157. A fim de chegar às conclusões abaixo, considerei como circunstância atenuante os bons

antecedentes do Acusado, bem como o fato de que o registro contábil envolveu questões

complexas e não inflou o resultado da ALL nos respectivos períodos. Além disso, a dosimetria

da pena proposta reflete os fatores indicados pela defesa e mencionados no parágrafo anterior.

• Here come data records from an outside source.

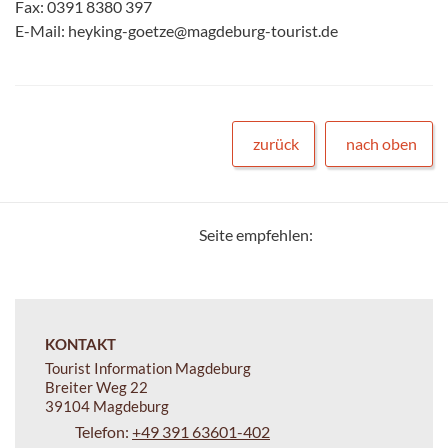
Fax: 0391 8380 397
E-Mail: heyking-goetze@magdeburg-tourist.de
zurück
nach oben
Seite empfehlen:
KONTAKT
Tourist Information Magdeburg
Breiter Weg 22
39104 Magdeburg
Telefon:
+49 391 63601-402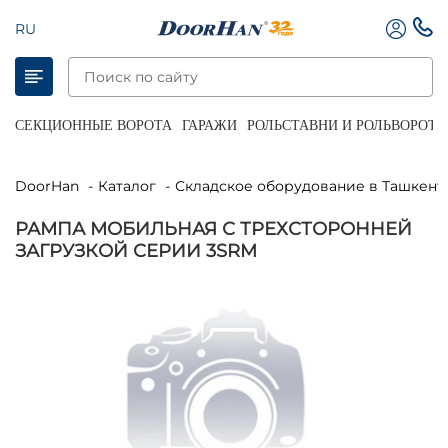
RU
СЕКЦИОННЫЕ ВОРОТА
ГАРАЖИ
РОЛЬСТАВНИ И РОЛЬВОРОТА
DoorHan
Каталог
Складское оборудование в Ташкент
РАМПА МОБИЛЬНАЯ С ТРЕХСТОРОННЕЙ
ЗАГРУЗКОЙ СЕРИИ 3SRM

158. Pelas razões expostas acima, voto pela condenação de PricewaterhouseCoopers

Auditores Independentes e seu sócio e responsável técnico Carlos Alexandre Peres,

respectivamente, ao pagamento de multa pecuniária nos valores de R$ 350.000,00 (trezentos e

cinquenta mil reais) e R$ 175.000,00 (cento e setenta e cinco mil reais) por não terem observado

o item 11(a) da NBC TA 200, aprovada pela Resolução CFC nº 1.203/09, e itens 12 e 13 da

NBC TA 700, aprovada pela Resolução CFC nº 1.231/09, vigentes à época dos fatos, havendo,

consequentemente, descumprido o art. 20 da Instrução CVM nº 308/99 ao realizarem seus

trabalhos de auditoria sobre as demonstrações financeiras anuais referentes aos exercícios

sociais de 2012 e 2013 e formulários trimestrais referentes a 2014 da ALL – América Latina

Logística S.A.

É como voto.

Rio de Janeiro, 31 de julho de 2018.